Update: A Sneak Peek of the Source

2014-04-03 | Dagger Team

Since our last post, we have received lots of comments, asking why we didn't release the source code yet. The simple answer is: we didn't believe it was ready. As a matter of fact, we still think it isn't. Long story short, we didn't have a lot of time to work on the project; the last few months were pretty hectic for us grad school students. But enough excuses! Since we're back to work on the project, we decided to open the source code starting from now.

There is obviously a tremendous amount of work left to do; we got to a very good stage last summer, with a good part of the LLVM testsuite running under our binary->IR->JIT dynamic binary translator. During development, lots of problems and corner cases came up; we'll start documenting them on this website. As always, contributions/questions are very welcome! We don't want to burden the LLVM mailing lists with our still-unmerged work, so you can contact us at dagger repzret.org.

Again, our intention is to have something useful and good enough to be merged into LLVM. Thus, our work is on a fork of the llvm git, which we rebase onto every once in a while. But enough talk, get the code:

git clone http://repzret.org/git/dagger.git
cd dagger
mkdir build
cd build
cmake ..
make

Right now, only X86-64 is supported; the best working object file format being mach-o. Remember, this isn't a "release", so lots of smaller (configure) or bigger (building on other architectures) things might be missing.

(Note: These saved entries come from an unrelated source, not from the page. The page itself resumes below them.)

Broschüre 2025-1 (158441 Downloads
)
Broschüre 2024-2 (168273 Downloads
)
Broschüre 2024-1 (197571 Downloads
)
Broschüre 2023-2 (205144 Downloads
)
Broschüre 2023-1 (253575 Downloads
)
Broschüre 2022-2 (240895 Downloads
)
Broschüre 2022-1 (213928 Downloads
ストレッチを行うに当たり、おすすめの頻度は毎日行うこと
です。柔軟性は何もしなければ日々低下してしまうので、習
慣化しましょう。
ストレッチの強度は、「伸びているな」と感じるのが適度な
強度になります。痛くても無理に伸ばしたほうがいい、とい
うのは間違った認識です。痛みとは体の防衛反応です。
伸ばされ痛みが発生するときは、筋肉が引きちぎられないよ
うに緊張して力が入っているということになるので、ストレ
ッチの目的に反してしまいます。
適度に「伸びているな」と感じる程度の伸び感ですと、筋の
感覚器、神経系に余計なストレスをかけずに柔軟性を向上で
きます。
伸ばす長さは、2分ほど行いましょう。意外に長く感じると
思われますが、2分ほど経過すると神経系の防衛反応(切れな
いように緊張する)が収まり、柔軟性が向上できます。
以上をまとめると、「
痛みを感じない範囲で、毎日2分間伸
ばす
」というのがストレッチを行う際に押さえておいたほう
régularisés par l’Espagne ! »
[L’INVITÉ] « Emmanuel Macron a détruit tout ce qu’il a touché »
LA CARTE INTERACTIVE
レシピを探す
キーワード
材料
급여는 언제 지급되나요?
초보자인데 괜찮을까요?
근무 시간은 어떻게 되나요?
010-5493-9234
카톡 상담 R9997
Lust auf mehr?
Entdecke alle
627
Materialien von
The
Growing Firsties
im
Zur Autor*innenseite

The easiest thing to try out would be to run llvm-dc on a yaml MCModule; for that, see the DC testcases. Another interesting usage might be to run the static translator, llvm-dec, on a full mach-o binary. Finally, the ultimate step is to run the dynamic translator, DYN, on a mach-o executable: that is done by setting the DYLD_INSERT_LIBRARY environment variable to the path of the DYN.dylib file in the build/bin directory. Depending on the version of clang, C runtime, the C++ standard library, etc.., there might be problems. For instance, we're aware of a limitation (lack of support for weak internally defined function symbols) that seems to be triggered by recent versions of the OS X toolchain; we're working on it.

The good news is, after a pretty long hiatus, we're back on the project!